I think you are confusing multiple different concepts. There are two steps to filtering in matlab, first you design a filter, then you use the filter. The line:

[A,B,C,D] = cheby2(10,40,[900 1100]/1500);

is an example of one possible way to design a filter. This example is a Chebyshev type 2 filter. It uses a 10 pole pair (i.e. 20th order) bandpass filter, with 40 dB of attenuation in the stop band, a sampling frequency of 2*1500 = 3000 Samples/s, and a cuttoff frequency range of 900 - 1100 Hz.

The line:

d = designfilt('bandpassiir','FilterOrder',20, ...
'StopbandFrequency1',900,'StopbandFrequency2',1100, ...
'StopbandAttenuation',40,'SampleRate',8000);

is a completely different way to design a filter. This is not necessarily a Chebyshev filter, or really any of the "classic" filter. You just give matlab the parameters or constraints you care about, and it designs the best filter it can given those parameters.

Now, in your code, you've designed two different filters. That's okay if you want to compare the performance of different filters. i.e. try this one and see if it is better or worse than that one. But I suspect at this point you really just need one or the other, you probably don't need both.

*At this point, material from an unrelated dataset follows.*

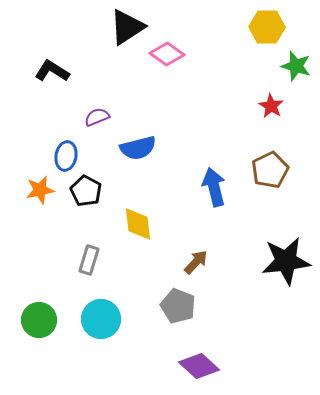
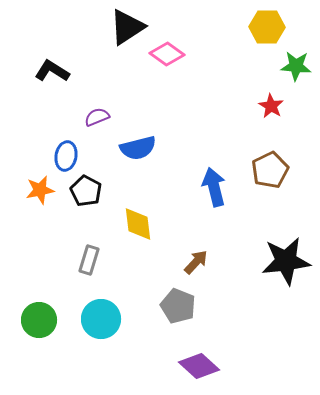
green star: rotated 12 degrees counterclockwise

Your next step is to use the filter. That's this line:

  y= filter(d,cha_a); % convolution

The thing you did not do, which you probably should do, is to plot the filtered data and compare it back to your original filter. you can do this in either time domain or frequency domain. I'd start in time domain. i.e. do something like this

figure;
plot( 1:length(y), cha_a, 1:length(y), y);

hopefully this gives you some more insight into how matlab filters work, and then maybe you can ask more focused questions on your specific problem.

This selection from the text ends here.